# taz.de -- Sexuelle Gewalt im Bistum Osnabrück: Frauen sollen es richten
       
       > Das Bistum Osnabrück hat sich im Februar 2019 ein „Konzept gegen
       > sexualisierte Gewalt“ verordnet – und seit dem Leitungsposten mit Frauen
       > besetzt.
       
 (IMG) Bild: Ein Reformer unter den katholischen Bischöfen Deutschlands: Franz-Josef Bode vom Bistum Osnabrück
       
       OSNABRÜCK taz | „Schutz“. Ein Bischof, der ein solches Wort ausspricht, –
       in der Missbrauchsdebatte der katholischen Kirche, die uns seit Jahren in
       Abgründe von Gewalt und Vertuschung blicken lässt – braucht Mut.
       Franz-Josef Bode, Bischof des Bistums Osnabrück, hat diesen Mut am Mittwoch
       aufgebracht, als er Zwischenbilanz zog für sein Ende Februar 2019
       initiiertes „Konzept gegen sexualisierte Gewalt und geistlichen
       Missbrauch“. „Schutzprozess“, sagt er heute dazu, um zu zeigen, „dass wir
       damit noch längst nicht fertig sind“, sagt Bistumssprecher Hermann
       Haarmann, „dass es da noch viel zu tun gibt“.
       
       Bode, ein Reformer unter den katholischen Bischöfen Deutschlands, zielt auf
       Prävention und Intervention, auf die Begleitung Betroffener, die
       Professionalisierung des Umgangs mit Beschuldigten, auf die Sanktionierung
       von Tätern, auf die Klärung „systemischer Grundsatzfragen“, von der
       kirchlichen Sexualmoral bis zum Umgang mit Macht und Hierarchie.
       
       Arbeitsgruppen wurden dazu gebildet, 60 Köpfe stark.
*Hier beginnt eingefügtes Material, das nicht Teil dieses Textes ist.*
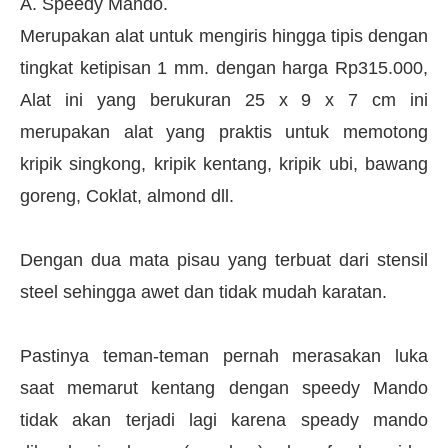
A. Speedy Mando.
Merupakan alat untuk mengiris hingga tipis dengan
tingkat ketipisan 1 mm. dengan harga Rp315.000,
Alat ini yang berukuran 25 x 9 x 7 cm ini
merupakan alat yang praktis untuk memotong
kripik singkong, kripik kentang, kripik ubi, bawang
goreng, Coklat, almond dll.
Dengan dua mata pisau yang terbuat dari stensil
steel sehingga awet dan tidak mudah karatan.
Pastinya teman-teman pernah merasakan luka
saat memarut kentang dengan speedy Mando
tidak akan terjadi lagi karena speady mando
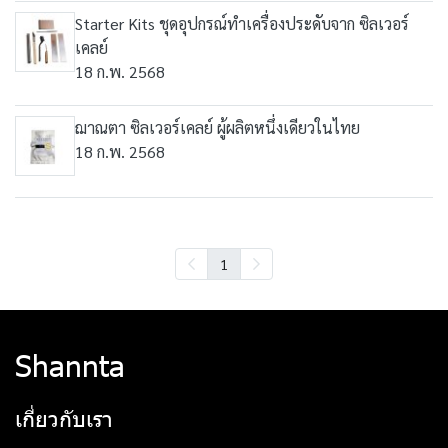
Starter Kits ชุดอุปกรณ์ทำเครื่องประดับจาก ซิลเวอร์
เคลย์
18 ก.พ. 2568
ฌาณตา ซิลเวอร์เคลย์ ผู้ผลิตหนึ่งเดียวในไทย
18 ก.พ. 2568
1
Shannta
เกี่ยวกับเรา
Kirchenexterne wurden
       einbezogen, wie Thomas Veen, Präsident des Landgerichts Osnabrück. Auch
       „Menschen, denen Unrecht widerfahren ist“, so Haarmann, beteiligen sich.
       Und es wurde nicht nur geredet. Es wurde gehandelt. Tiefgreifend.
       
       Einige Gemeinden des Bistums werden heute nicht mehr von Pfarrern geleitet,
       sondern von Laien – [1][Gesmold und Wellingholzhausen] etwa, Bad Iburg und
       Glane. Auch [2][Frauen leiten jetzt im Bistum Gemeinden], Priestern
       übergeordnet – ein Novum, deutschlandweit. „Da geht es darum, Macht
       abzugeben, Macht zu teilen“, sagt Haarmann.
       
       ## Nächster Neuzugang: die Finanzdirektorin
       
       Auch im Osnabrücker Generalvikariat mit seinen 300 Mitarbeitern hält diese
       neue, programmatische Offenheit deutlich sichtbar Einzug: Ab Mai werden
       vier von zehn Abteilungen des Vikariats von Frauen geführt. Nächster
       Neuzugang: die Finanzdirektorin. „Auch in der Seelsorge wünscht sich das
       Bistum mehr Frauen“, betont Haarmann, „und im Predigtdienst.“
       
       Eine Offenheit, die nicht zuletzt bewirkt hat, dass weitere Betroffene den
       Mut fanden, ihr teils langjähriges Schweigen zu überwinden. „2019 haben
       sich verstärkt Menschen an uns gewandt“, sagt Haarmann, „die sich
       spirituell missbraucht fühlen, und dem gehen wir natürlich nach.“
       
       Und auch neue Fälle sexuellen Missbrauchs sind gemeldet worden. Die
       Gesamtzahl der Beschuldigten im Bistum Osnabrück wuchs dadurch auf 45, die
       der Betroffenen auf 110, von 1946 bis heute. „Bei allen 19 Beschuldigten,
       die noch am Leben sind, sind strafrechtliche Ermittlungen eingeleitet
       worden“, sagt Haarmann. Dass 17 davon eingestellt wurden, hat auch damit zu
       tun, dass das Geschehen teils Jahrzehnte zurückliegt. Haarmann: „Da greift
       dann oft die Verjährung. Oder der Tatverdacht ist nicht hinreichend zu
       begründen.“
       
       Ein Schutzprozess, dessen Ein-Jahres-Bilanz „wirklich positiv“ ist, sagt
       Haarmann. Übrigens: Bode bietet jedem Betroffenen ein persönliches Gespräch
       an. Auch das ist ein Zeichen von Mut.